Importance of independence in ribozyme reactions: kinetic behavior of trimmed and of simply connected multiple ribozymes with potential activity against human immunodeficiency virus.

J Ohkawa 1, N Yuyama 1, Y Takebe 1, S Nishikawa 1, K Taira 1
PMCID: PMC47970  PMID: 8248243

Abstract

The kinetic behavior of ribozymes derived from two types of multiple-ribozyme expression vector were examined. In some cases, multiple ribozymes were expressed as a single RNA molecule and all the ribozymes were simply connected in tandem (connected type). In other cases, multiple ribozymes were flanked by cis-acting ribozymes at both their 5' and 3' ends so that, upon transcription, multiple ribozymes were trimmed at both their 5' and 3' ends, with resultant liberation of multiple independent ribozymes (shotgun type). When levels of ribozyme expression were examined for the shotgun-type vector, the level of the ribozyme transcript was found to be proportional to the number of units (n) connected in tandem.
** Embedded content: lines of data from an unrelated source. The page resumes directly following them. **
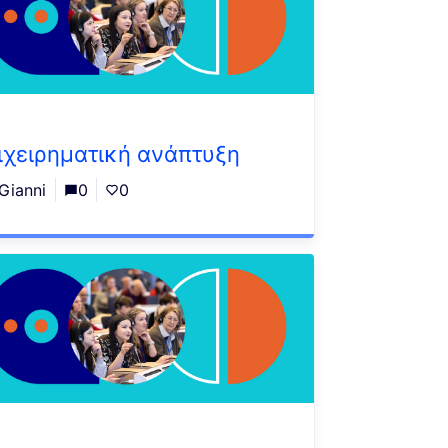
ιχειρηματική ανάπτυξη
Gianni
0
0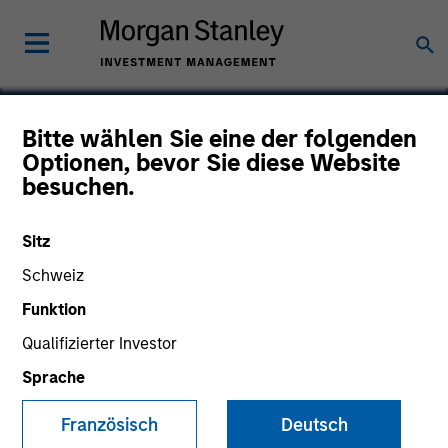
Bitte wählen Sie eine der folgenden
Optionen, bevor Sie diese Website
Openprise
besuchen.
Sitz
Schweiz
Funktion
Qualifizierter Investor
Sprache
Französisch
Deutsch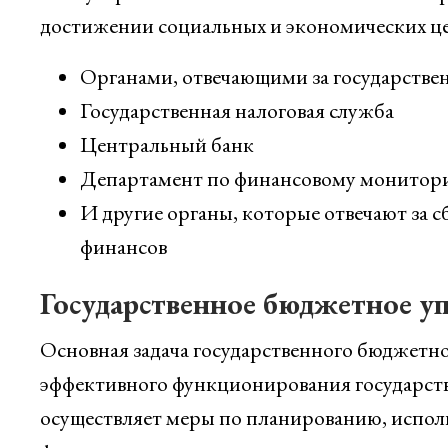
достижении социальных и экономических цел
Органами, отвечающими за государстве
Государственная налоговая служба
Центральный банк
Департамент по финансовому монитор
И другие органы, которые отвечают за с
финансов
Государственное бюджетное у
Основная задача государственного бюджетно
эффективного функционирования государств
осуществляет меры по планированию, испол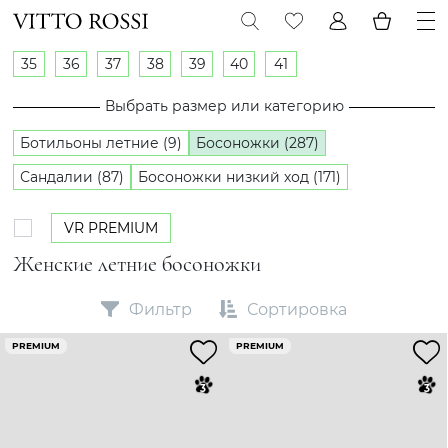
35
36
37
38
39
40
41
Выбрать размер или категорию
Ботильоны летние (9)
Босоножки (287)
Сандалии (87)
Босоножки низкий ход (171)
VR PREMIUM
Женские летние босоножки
Фильтр
Сортировка
PREMIUM
PREMIUM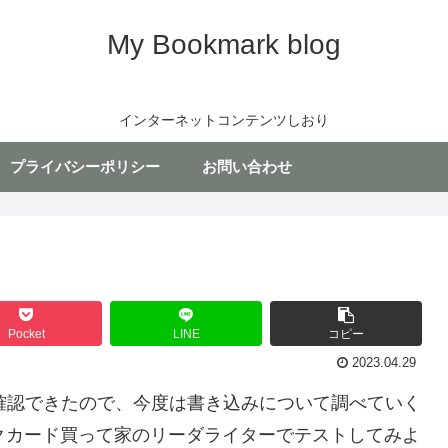
My Bookmark blog
インターネットコンテンツしおり
プライバシーポリシー
お問い合わせ
Pocket
LINE
コピー
2023.04.29
身を確認できたので、今度は書き込みについて調べていく
ンクカード買って家のリーダライターでテストしてみよ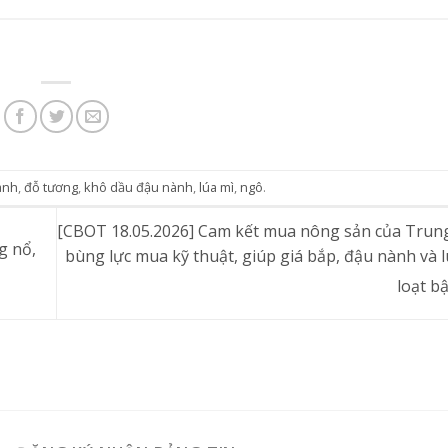
ành
,
đỗ tương
,
khô dầu đậu nành
,
lúa mì
,
ngô
.
[CBOT 18.05.2026] Cam kết mua nông sản của Trun
g nổ,
bùng lực mua kỹ thuật, giúp giá bắp, đậu nành và 
loạt b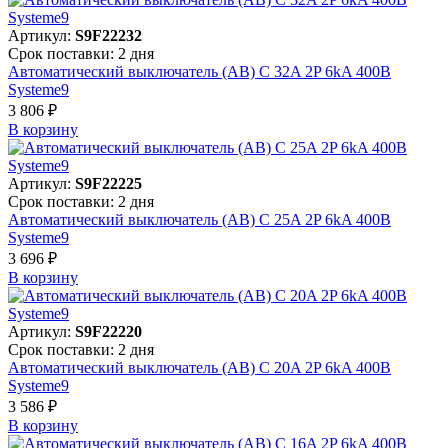
Артикул:
S9F22232
Срок поставки: 2 дня
Автоматический выключатель (АВ) C 32A 2P 6kA 400В
Systeme9
3 806 ₽
В корзинy
Артикул:
S9F22225
Срок поставки: 2 дня
Автоматический выключатель (АВ) C 25A 2P 6kA 400В
Systeme9
3 696 ₽
В корзинy
Артикул:
S9F22220
Срок поставки: 2 дня
Автоматический выключатель (АВ) C 20A 2P 6kA 400В
Systeme9
3 586 ₽
В корзинy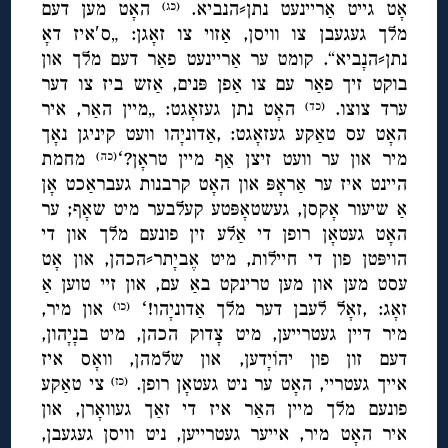
אָט גייט אַריינעט נתן⸗הנביא.
האָט מען דעם
(כג)
מלך געגעבן צו וויסן, אַזוי צו זאָגן: „ס′איז דאָ
נתן⸗הנָביא“. קומט ער אַריינעט פאַר דעם מלך און
בוקט זיך פאַר עם צו אַפן פּנים, אַזש ביז צו דער
ערד צוצו.
האָט נתן געזאָגט: „מיין האַר, איר
(כד)
האָט עס טאַקע געזאָגט: ,אַדוניָהו וועט קיניגן נאָך
מיר און ער וועט זיצן אַף מיין טראָן?ʻ
מחמת
(כה)
היינט איז ער אַראָפּ און האָט קרבנות געבראַכט אָן
אַ שיעור אָקסן, געשטאָפּטע קעלבער מיט שאָף; ער
האָט געטאָן רופן די אַלע זין פונעם מלך און די
הויפּטן פון די חיילות, מיט
אֶ
ביָתר⸗הכהן, און אָט
עסט מען און מען טרינקט באַ עם, און זיי טוען אַ
זאָג: ,זאָל לעבן דער מלך אַדוניָהו!ʻ
און מיר,
(כו)
מיר דיין געטרייען, מיט צָדוק הכהן, מיט בנָיָהון,
דעם זון פון יהוֹיָדען, און שלמהן, וואָס איז
אייך געטריי, האָט ער ניט געטאָן רופן.
צי טאַקע
(כז)
פונעם מלך מיין האַר איז די זאַך געוואָרן, און
איר האָט מיר, אייער געטרייען, ניט וויסן געגעבן,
Accordingly, the activities of the shotgun-type ribozymes, in terms of the cleavage of HIV-1 RNA in vitro, were also found to be proportional to the number of units connected in tandem (n). By contrast, the activities of the connected-type ribozymes reached plateau values at around n = 3. These results indicate that, when the shotgun-type expression system is used, it is theoretically possible to generate various independent ribozymes, each specific for a different target site, without sacrificing the activity of any individual ribozyme.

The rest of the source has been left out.